## Task objective:
Return the data exactly, but only from the line containing "the Levites, and as their assistant Hanan" through its last line.

Dataset entries

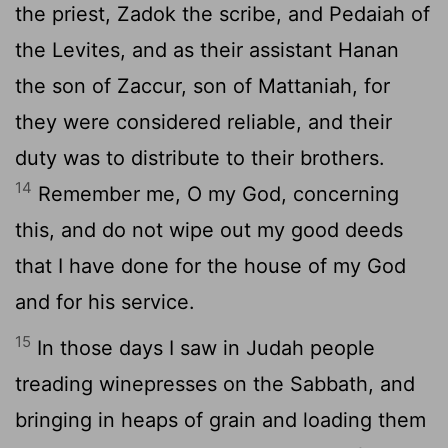
the priest, Zadok the scribe, and Pedaiah of
the Levites, and as their assistant Hanan
the son of Zaccur, son of Mattaniah, for
they were considered reliable, and their
duty was to distribute to their brothers.
14
Remember me, O my God, concerning
this, and do not wipe out my good deeds
that I have done for the house of my God
and for his service.
15
In those days I saw in Judah people
treading winepresses on the Sabbath, and
bringing in heaps of grain and loading them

## Response:
the Levites, and as their assistant Hanan
the son of Zaccur, son of Mattaniah, for
they were considered reliable, and their
duty was to distribute to their brothers.
14
Remember me, O my God, concerning
this, and do not wipe out my good deeds
that I have done for the house of my God
and for his service.
15
In those days I saw in Judah people
treading winepresses on the Sabbath, and
bringing in heaps of grain and loading them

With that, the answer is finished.